Statistical analyses

In General, One-Way ANOVA and Chi-squared (\(\chi ^2\)) tests have been performed for continuous or categorical variables, respectively, throughout the results. Additionally, Kruskal-Wallis one-way analysis of variance, which is a nonparametric alternative to the One-Way ANOVA test was used in this analysis (all with p < 0.05).

Further, As it is also explained in the “Rich-club” and “Network efficiency” subsections, in order to assess the significance of the rich-club and small-worldness, the \(\phi (k)\) and the \(\sigma\) functions were included a standardization part in which these functions were computed for a collection of 1000 randomly generated networks with the same degree distribution as the original networks (based on edge_swap algorithm).

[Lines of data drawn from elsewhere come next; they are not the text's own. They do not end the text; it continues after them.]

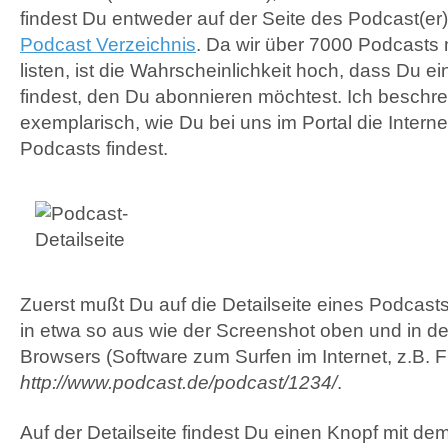
findest Du entweder auf der Seite des Podcast(er)
Podcast Verzeichnis
. Da wir über 7000 Podcasts 
listen, ist die Wahrscheinlichkeit hoch, dass Du 
findest, den Du abonnieren möchtest. Ich beschrei
exemplarisch, wie Du bei uns im Portal die Intern
Podcasts findest.
Zuerst mußt Du auf die Detailseite eines Podcasts
in etwa so aus wie der Screenshot oben und in de
Browsers (Software zum Surfen im Internet, z.B. F
http://www.podcast.de/podcast/1234/
.
Auf der Detailseite findest Du einen Knopf mit dem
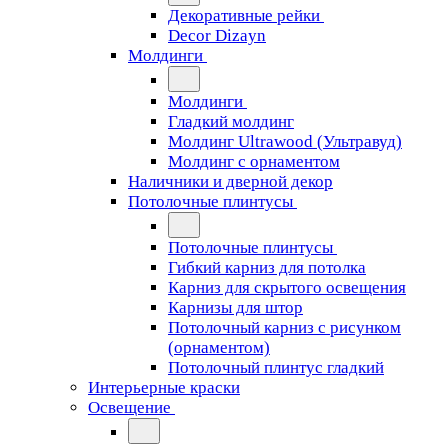
Декоративные рейки
Decor Dizayn
Молдинги
Молдинги
Гладкий молдинг
Молдинг Ultrawood (Ультравуд)
Молдинг с орнаментом
Наличники и дверной декор
Потолочные плинтусы
Потолочные плинтусы
Гибкий карниз для потолка
Карниз для скрытого освещения
Карнизы для штор
Потолочный карниз с рисунком
(орнаментом)
Потолочный плинтус гладкий
Интерьерные краски
Освещение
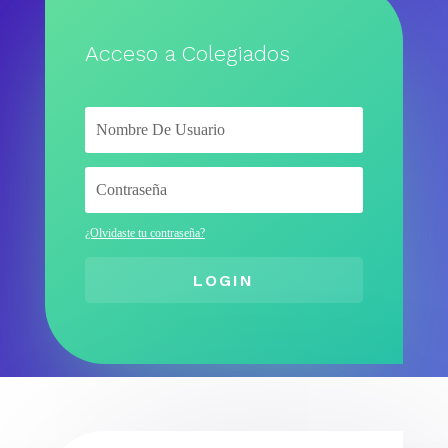
Acceso a Colegiados
¿Olvidaste tu contraseña?
LOGIN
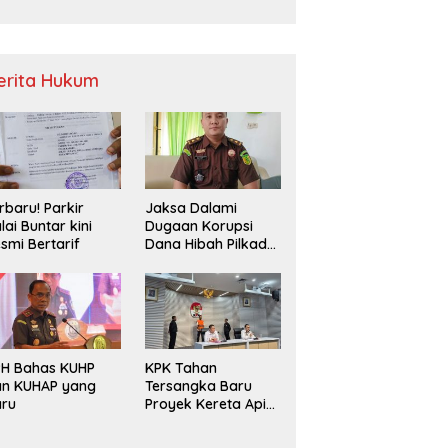
Sampah
erita Hukum
rbaru! Parkir
Jaksa Dalami
lai Buntar kini
Dugaan Korupsi
smi Bertarif
Dana Hibah Pilkada
2024 di Bawaslu
Kaur
PH Bahas KUHP
KPK Tahan
an KUHAP yang
Tersangka Baru
aru
Proyek Kereta Api
Medan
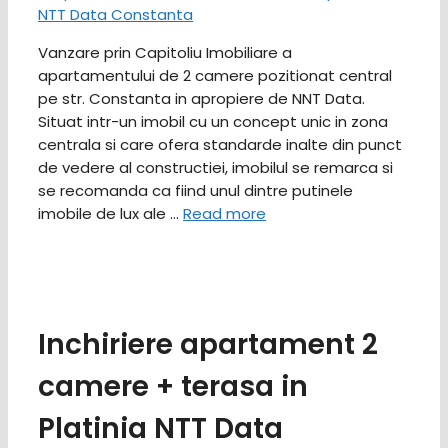
Vanzare prin Capitoliu Imobiliare a
apartamentului de 2 camere pozitionat central
pe str. Constanta in apropiere de NNT Data.
Situat intr-un imobil cu un concept unic in zona
centrala si care ofera standarde inalte din punct
de vedere al constructiei, imobilul se remarca si
se recomanda ca fiind unul dintre putinele
imobile de lux ale …
Read more
Inchiriere apartament 2
camere + terasa in
Platinia NTT Data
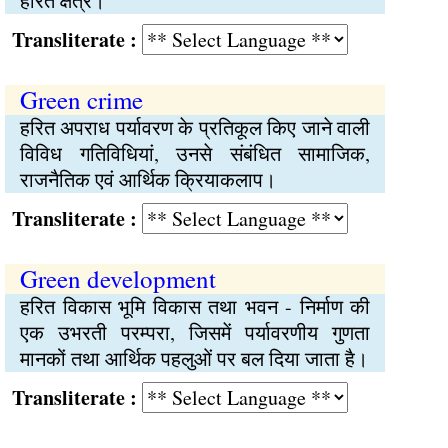
हरित क्षेत्र।
Transliterate :
Green crime
हरित अपराध पर्यावरण के प्रतिकूल किए जाने वाली
विविध गतिविधियां, उनसे संबंधित सामाजिक,
राजनैतिक एवं आर्थिक क्रियाकलाप।
Transliterate :
Green development
हरित विकास भूमि विकास तथा भवन - निर्माण की
एक उभरती परम्परा, जिसमें पर्यावरणीय गुणता
मानकों तथा आर्थिक पहलुओं पर बल दिया जाता है।
Transliterate :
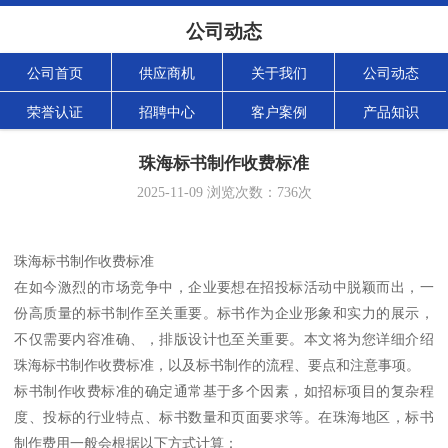
公司动态
公司首页
供应商机
关于我们
公司动态
荣誉认证
招聘中心
客户案例
产品知识
珠海标书制作收费标准
2025-11-09
浏览次数：
736
次
珠海标书制作收费标准
在如今激烈的市场竞争中，企业要想在招投标活动中脱颖而出，一
份高质量的标书制作至关重要。标书作为企业形象和实力的展示，
不仅需要内容准确、，排版设计也至关重要。本文将为您详细介绍
珠海标书制作收费标准，以及标书制作的流程、要点和注意事项。
标书制作收费标准的确定通常基于多个因素，如招标项目的复杂程
度、投标的行业特点、标书数量和页面要求等。在珠海地区，标书
制作费用一般会根据以下方式计算：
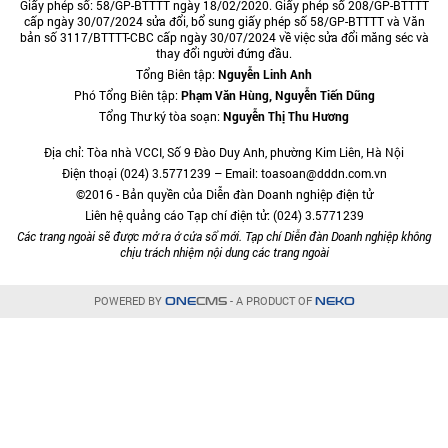
Giấy phép số: 58/GP-BTTTT ngày 18/02/2020. Giấy phép số 208/GP-BTTTT
cấp ngày 30/07/2024 sửa đổi, bổ sung giấy phép số 58/GP-BTTTT và Văn
bản số 3117/BTTTT-CBC cấp ngày 30/07/2024 về việc sửa đổi măng séc và
thay đổi người đứng đầu.
Tổng Biên tập:
Nguyễn Linh Anh
Phó Tổng Biên tập:
Phạm Văn Hùng, Nguyễn Tiến Dũng
Tổng Thư ký tòa soạn:
Nguyễn Thị Thu Hương
Địa chỉ: Tòa nhà VCCI, Số 9 Đào Duy Anh, phường Kim Liên, Hà Nội
Điện thoại (024) 3.5771239 – Email: toasoan@dddn.com.vn
©2016 - Bản quyền của Diễn đàn Doanh nghiệp điện tử
Liên hệ quảng cáo Tạp chí điện tử: (024) 3.5771239
Các trang ngoài sẽ được mở ra ở cửa sổ mới. Tạp chí Diễn đàn Doanh nghiệp không
chịu trách nhiệm nội dung các trang ngoài
POWERED BY
- A PRODUCT OF
ONE
CMS
NEKO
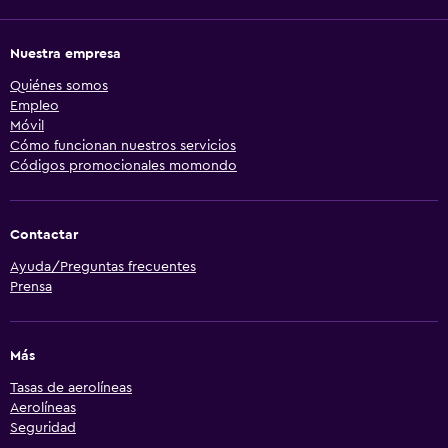
Nuestra empresa
Quiénes somos
Empleo
Móvil
Cómo funcionan nuestros servicios
Códigos promocionales momondo
Contactar
Ayuda/Preguntas frecuentes
Prensa
Más
Tasas de aerolíneas
Aerolíneas
Seguridad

The main approach of this study was to perform complex network analysis on the brain connectivity in each disease stage. Therefore, one goal was to estimate a single brain network for each stage of the disease. To do so, as many other studies suggest109,110,111,112, averaging the networks over all participants within each group was the best option for estimating the group networks. Indeed, one concern in this study was whether the group averaged networks could represent the group participants. In this regard, a permutation test was designed that repetitively creates two average networks for each disease group using random permutations and investigates whether these average networks are more similar to each other than the average networks of other diseases (Fig. 1b).